| What to work on |
Using the data below, return the stretch from the line that contains "You are a GUI" through the line that contains "Image resolution: width=979", both included, exactly as it stands and nothing beyond it.

| Task input |
--------------------

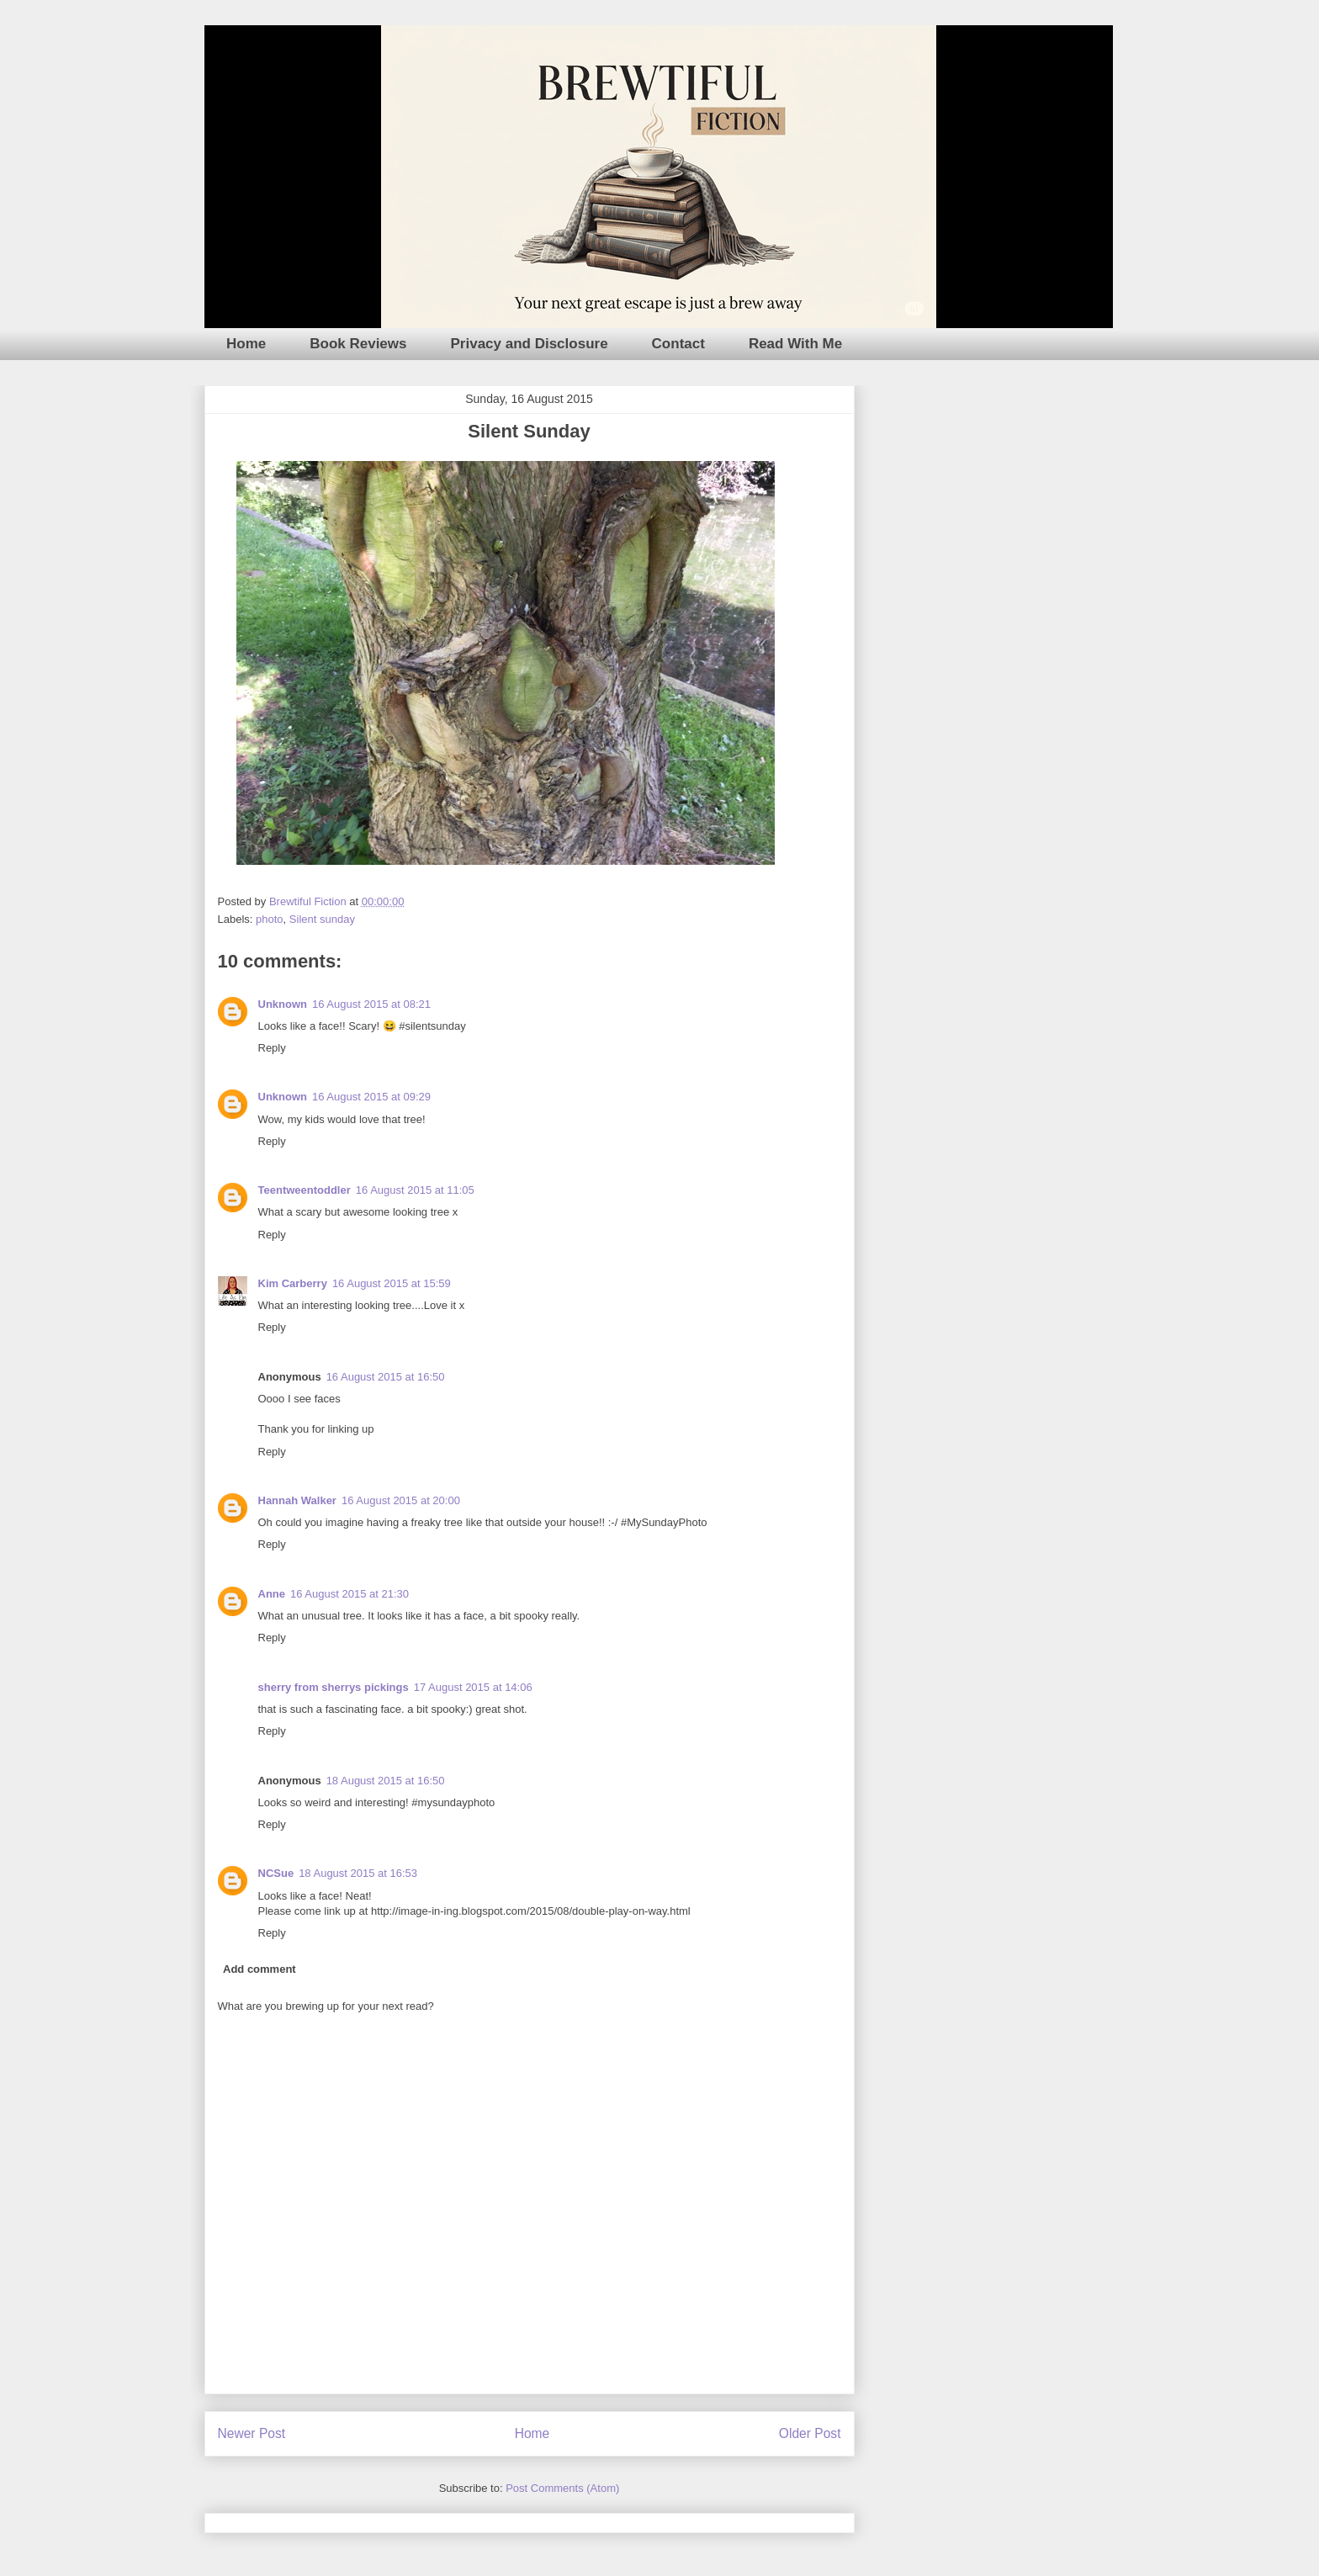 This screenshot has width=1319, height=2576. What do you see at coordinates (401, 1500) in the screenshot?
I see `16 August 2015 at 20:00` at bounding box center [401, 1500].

--------------------

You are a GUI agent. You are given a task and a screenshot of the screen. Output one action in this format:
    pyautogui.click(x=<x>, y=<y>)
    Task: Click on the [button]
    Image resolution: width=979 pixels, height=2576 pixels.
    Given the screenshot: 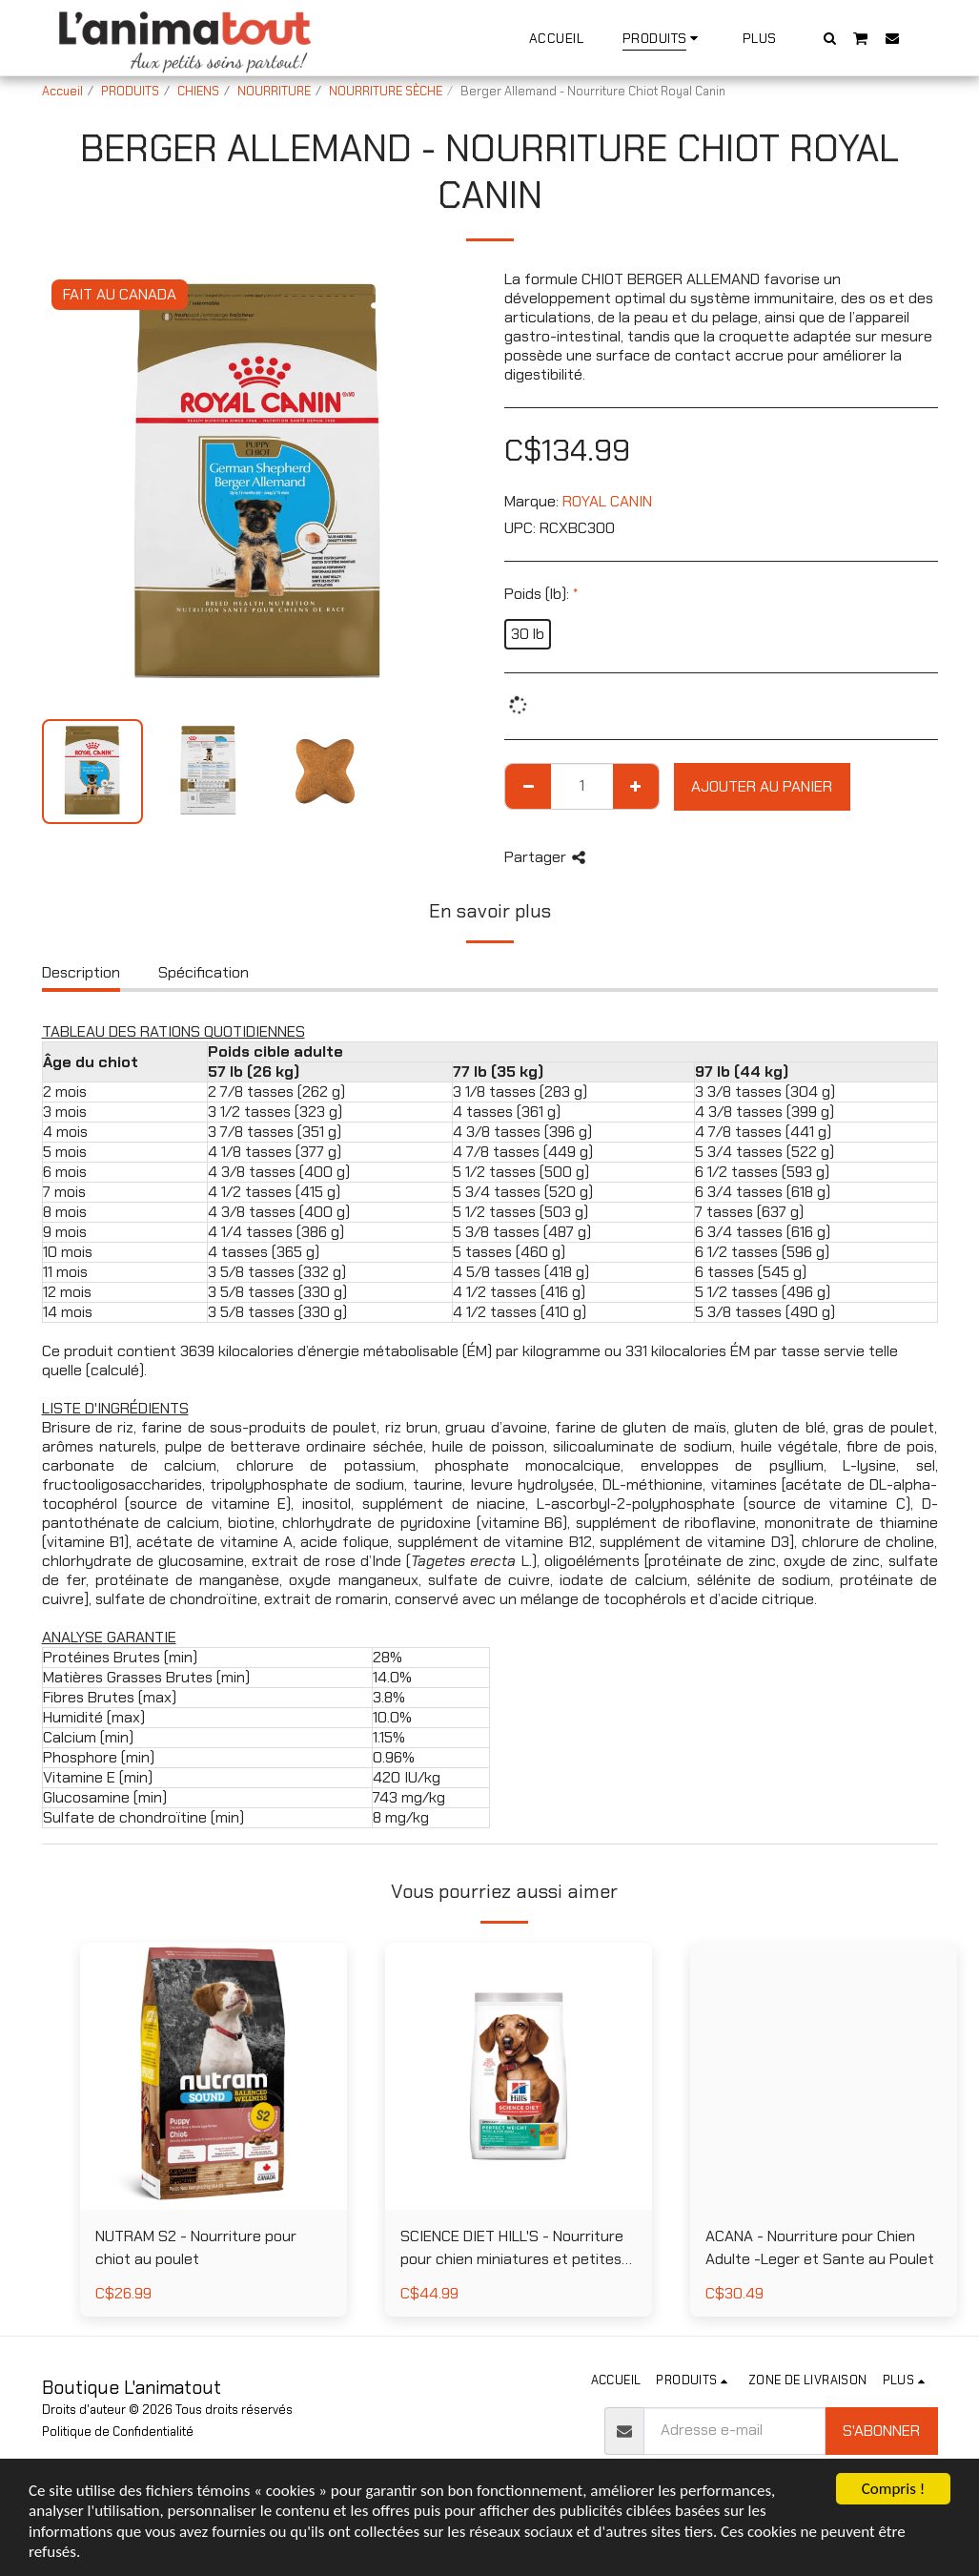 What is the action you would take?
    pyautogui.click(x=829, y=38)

--------------------

| Solution for this task |
You are a GUI agent. You are given a task and a screenshot of the screen. Output one action in this format:
    pyautogui.click(x=<x>, y=<y>)
    Task: Click on the [button]
    Image resolution: width=979 pixels, height=2576 pixels.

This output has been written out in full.